# Exercise brief
Copy out all lines in the material below that contain the string "Moto".
________________
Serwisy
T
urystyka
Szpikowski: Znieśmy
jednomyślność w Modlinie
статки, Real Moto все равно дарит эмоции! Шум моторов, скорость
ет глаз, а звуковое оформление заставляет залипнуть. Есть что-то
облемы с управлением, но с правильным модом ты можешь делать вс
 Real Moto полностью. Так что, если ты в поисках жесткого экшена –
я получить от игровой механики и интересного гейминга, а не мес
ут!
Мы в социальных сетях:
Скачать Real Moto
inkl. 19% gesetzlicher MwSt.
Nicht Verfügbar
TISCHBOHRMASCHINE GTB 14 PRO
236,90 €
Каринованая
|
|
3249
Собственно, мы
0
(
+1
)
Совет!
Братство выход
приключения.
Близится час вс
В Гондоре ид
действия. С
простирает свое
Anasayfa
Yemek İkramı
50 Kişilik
________________
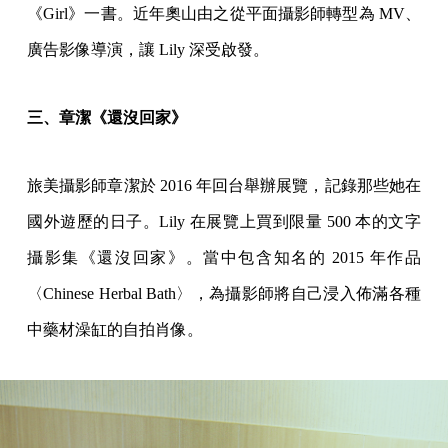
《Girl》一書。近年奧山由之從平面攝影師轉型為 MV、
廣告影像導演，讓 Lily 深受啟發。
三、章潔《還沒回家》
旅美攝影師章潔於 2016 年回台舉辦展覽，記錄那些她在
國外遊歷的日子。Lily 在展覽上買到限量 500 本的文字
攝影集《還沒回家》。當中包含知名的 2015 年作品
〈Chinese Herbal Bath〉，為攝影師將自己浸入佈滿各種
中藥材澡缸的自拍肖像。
________________
# Answer section
статки, Real Moto все равно дарит эмоции! Шум моторов, скорость
 Real Moto полностью. Так что, если ты в поисках жесткого экшена –
Скачать Real Moto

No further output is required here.